Could fast fashion finally be running out of steam? The European Union certainly thinks so.

While many consumers, spurred on by the ‘woke’ Gen Z, claim to want to be more sustainable in their clothing choices, the EU might just be thinking wishfully.

Industry leaders Boohoo, Pretty Little Thing and ASOS have indeed seen their profits take a hit in recent years, but Zara and H&M have posted huge gains.

And Shein – despite frequent copyright claims and its now infamous influencer trip – still continues to attract thousands of customers, all champing at the bit for cheap, trendy clothing.

The very fact that the China-based giant is able to add a staggering 6,000 new pieces to its website on a daily basis suggests that the concept of fast fashion is going nowhere fast.

The EU, though, is hopeful the damaging model of consuming clothing could soon be a thing of the past.

Last month, they adopted recommendations for the body’s strategy, including policies to make clothes tougher, repairable and recyclable. They also backed regulations which suggest production must respect human, social and label rights, animal welfare and the environment throughout the entire supply chain.

“Consumers alone cannot reform the global textile sector through their purchasing habits. If we allow the market to self-regulate, we leave the door open for a fast fashion model that exploits people and the planet’s resources”, explains MEP Delara Burkhardt, adding, “The EU must legally oblige manufacturers and large fashion companies to operate more sustainably”.

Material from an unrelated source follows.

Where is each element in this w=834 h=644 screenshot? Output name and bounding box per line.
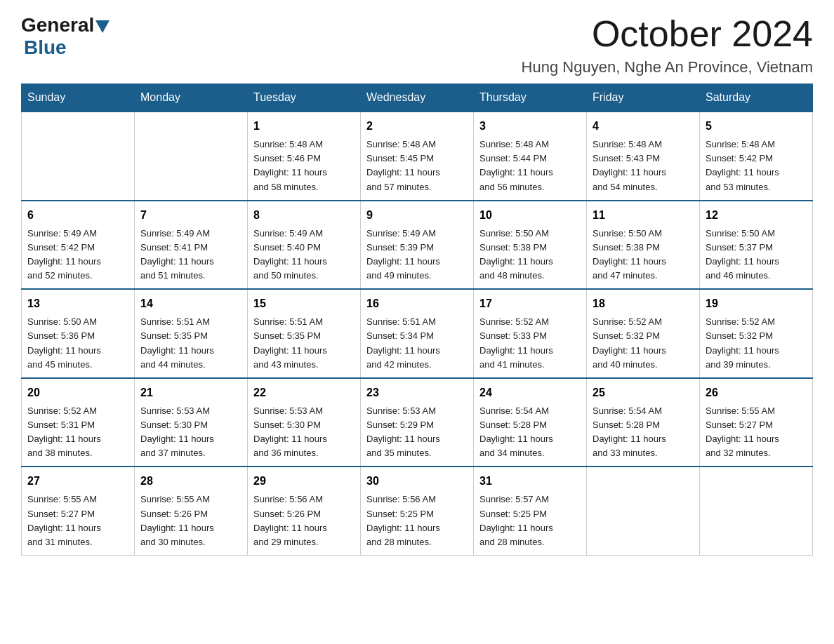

The real cost of fast fashion

Burkhardt and countless other MEPs have long called for changes in the fast fashion industry, criticising its cavalier attitude to human beings and the environment.

“The disasters that have occurred in the past, like the collapse of the Rana Plaza factory in Bangladesh, growing textile landfills in Ghana and Nepal, polluted water, and microplastics in our oceans, show what happens when we do not pursue this principle,” she says. “We have waited long enough – it is time to make a change!”

While the idea is transformative in principle, there are concerns from all sides over whether the regulation would be able to help countries outside of Europe.

Places including the Atacama Desert in Chile and the African nations of Ghana and Kenya are currently bearing the brunt of much of the world’s textile waste.

The Atacama Desert has earned the undesirable title of the “world’s dumpster” following reports that the space is home to an estimated 741 acres of deserted clothing. That’s the equivalent to an area as large as Central Park.

Many of the garments present have never been worn and, due to their low quality, are impossible to resell.

Chile is the number one importer of second-hand clothing in South America, but the sheer volume of fast fashion pumped out means much of it is simply dumped.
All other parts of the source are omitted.